The benzodiazepine midazolam acts on the expression of the defensive behavior, but not on the processing of aversive information, produced by exposure to the elevated plus maze and electrical stimulations applied to the inferior colliculus of rats

- Intra-IC midazolam reduces fear in rats submitted to the elevated plus maze.
- Escape thresholds of IC electrical stimulation are sensitive to intra-IC midazolam.
- Post-escape freezing is resistant to the action of intra-IC injections of midazolam.
- The antiaversive effect is only found when midazolam is injected into the ventral IC.

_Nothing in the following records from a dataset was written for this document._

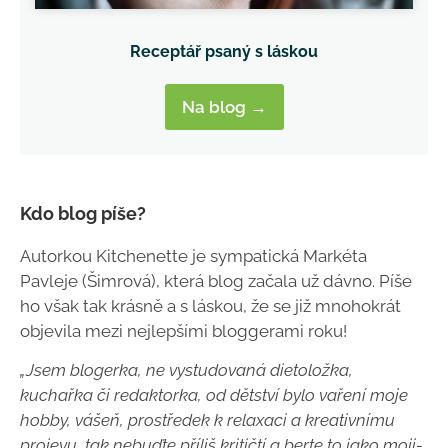
Receptář psaný s láskou
Na blog →
Kdo blog píše?
Autorkou Kitchenette je sympatická Markéta
Pavleje (Šimrová), která blog začala už dávno. Píše
ho však tak krásně a s láskou, že se již mnohokrát
objevila mezi nejlepšími bloggerami roku!
„Jsem blogerka, ne vystudovaná dietoložka,
kuchařka či redaktorka, od dětství bylo vaření moje
hobby, vášeň, prostředek k relaxaci a kreativnímu
projevu, tak nebuďte příliš kritičtí a berte to jako moji-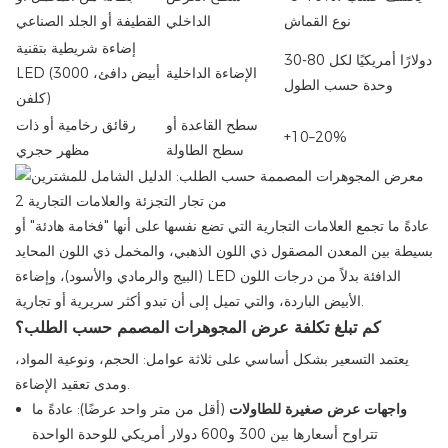
نوع القماش
الداخلي
القطيفة أو الجلد الصناعي
إضاءة شريطية بتقنية
30-80 دولارًا أمريكيًا لكل
الإضاءة الداخلية
LED (أبيض دافئ، 3000
وحدة حسب الطول
كلفن)
سطح القاعدة أو
رقائق رخامية أو ذات
+10–20%
سطح الطاولة
مظهر حجري
عادةً ما تجمع العلامات التجارية التي تضع نفسها على أنها "فخامة هادئة" أو
بسيطة بين المعدن المصقول ذي اللون الذهبي، والمخمل ذي اللون المحايد
(البيج والرمادي والأسود)، وإضاءة LED الدافئة بدلاً من درجات اللون
الأبيض الباردة، والتي تميل إلى أن تبدو أكثر سريرية أو تجارية.
كم تبلغ تكلفة عرض المجوهرات المصمم حسب الطلب؟
يعتمد التسعير بشكل أساسي على ثلاثة عوامل: الحجم، ونوعية المواد،
ومدى تعقيد الإضاءة.
واجهات عرض صغيرة للطاولات
(أقل من متر واحد عرضًا): عادةً ما
تتراوح أسعارها بين 300 و600 دولار أمريكي للوحدة الواحدة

Electrical stimulation of midbrain tectum structures, particularly the dorsal periaqueductal gray (dPAG) and inferior colliculus (IC), produces defensive responses such as freezing and escape behavior. Freezing also results after termination of this stimulation (post-stimulation freezing; PSF). Whereas these responses are critically mediated by GABA in the dPAG, it is unclear how GABA-benzodiazepine mechanisms mediate the expression of fear (freezing and escape behaviors) and the processing of aversive information (PSF) produced by electrical stimulation of the IC. Since dorsal (ICd) and ventral regions (ICv) of the IC react differentially to aversive stimulation, we hypothesized that these regions might be sensitive to the action of benzodiazepine drugs when rats are submitted to animal models of anxiety: the elevated plus maze (EPM) and the IC electrical stimulation procedure. Midazolam (5, 10 or 20 nmol) was injected into the ICd or ICv of rats subjected to one of these tests. Intra-ICv, but not intra-ICd injections, of midazolam reduced the aversiveness of the IC electrical stimulation and decreased fear in the EPM, as assessed by its traditional and complementary measures. In contrast, the IC post-stimulation freezing remained unaltered with midazolam treatments. Thus, there is a clear pharmacological dissociation in the reactivity of dorsal and ventral regions of the IC to fear-provoking stimuli of the two animal models of anxiety used in this study. The present results support the proposal that benzodiazepine-mediated mechanisms are only involved in the output mechanisms of defensive behavior and not involved in the processing of ascending aversive information from the IC.This article is part of the Special Issue entitled 'GABAergic Signaling in Health and Disease'.